When Arne Glimcher says, “I have a lot of self-confidence,” it’s impossible to dispute the assertion. After all, he founded Pace Gallery, an art-world power-house that was launched in 1960, when he was an undergraduate student at Massachusetts College of Art, and directed the blockbuster 1992 movie The Mambo Kings without any previous experience. “I believe in my eye, and I always have—maybe too much,” he adds with a laugh. “If you don’t know what you’re doing by the time you’re 80, I don’t know what you’re doing. I’m not a kid.”
Glimcher, at 82, is definitely no kid, but his inspiring personal conviction is allied to a childlike sense of wonder. It’s a formidable combination, one that has led the cultural grandee to cultivate one of the country’s most admired private gardens at his weekend house in East Hampton, Long Island. “I don’t know what I’m doing,” the native Minnesotan recalls once admitting to the sculptor Isamu Noguchi, a friend and client who had created more than a few important landscapes over his career. “Oh, yes, you do,” Noguchi insisted, adding, “It’s original, so just keep doing it.” That comment, Glimcher says, “gave me a lot of courage.”

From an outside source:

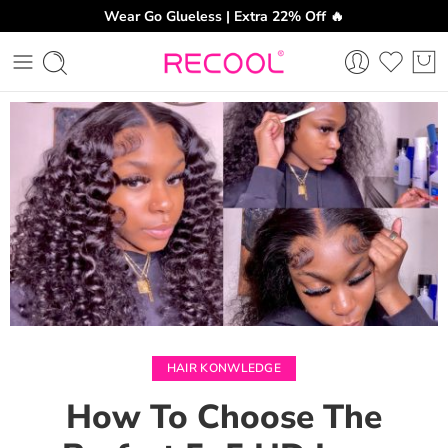
Wear Go Glueless | Extra 22% Off 🔥
CH
HAIR KONWLEDGE
How To Choose The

The result is a dense, mysterious, and space-confounding landscape that Glimcher’s wife, Milly, an art historian, has colorfully called “ten acres of garden on five acres of land.” Adds the dealer, “It does seem larger than it is, with the multiple gardens and the routes that go through them. It’s full of surprises.” Paths meander, disappear, and reemerge, plunging visitors into a largely green environment in which they become momentarily lost as one section ends and another begins, like a botanical version of an M. C. Escher sketch. (Not one of Pace’s stable of artists, by the way.) Rising from the greenery are 19 modern and contemporary sculptures by some of the talents that Glimcher represents and which, for him, are as much aide-mémoire as visual punctuation. A lacy Louise Nevelson stands before a bank of junipers, a curvaceous Alexander Calder crouches beside the swimming pool, verdigris bronze boulders by Noguchi emerge from an emerald-green lawn, and a fantastical Jean Dubuffet folly—imagine a bubble-like garden house made of white polyurethane that has been boldly accented with abstract black lines, inside and out—beckons before a leafy copse.
“My first objective was to have some sculptures,” Glimcher explains, “but not until the garden was working the way I wanted it to.” Back in the early 1980s, though, the couple’s new glass-and-stone house, designed for them by brutalist architect Ulrich Franzen, was surrounded by nothing. “Just scrub and marsh,” the dealer says. “I didn’t really want to buy this piece of land, but my wife convinced me that we could do something wonderful.” Gardening was neither spouse’s forte, so they hired a prominent, purposely unnamed talent who installed a berm to camouflage the house from the road and then forested it with black pine trees that promptly succumbed to an infestation of beetles.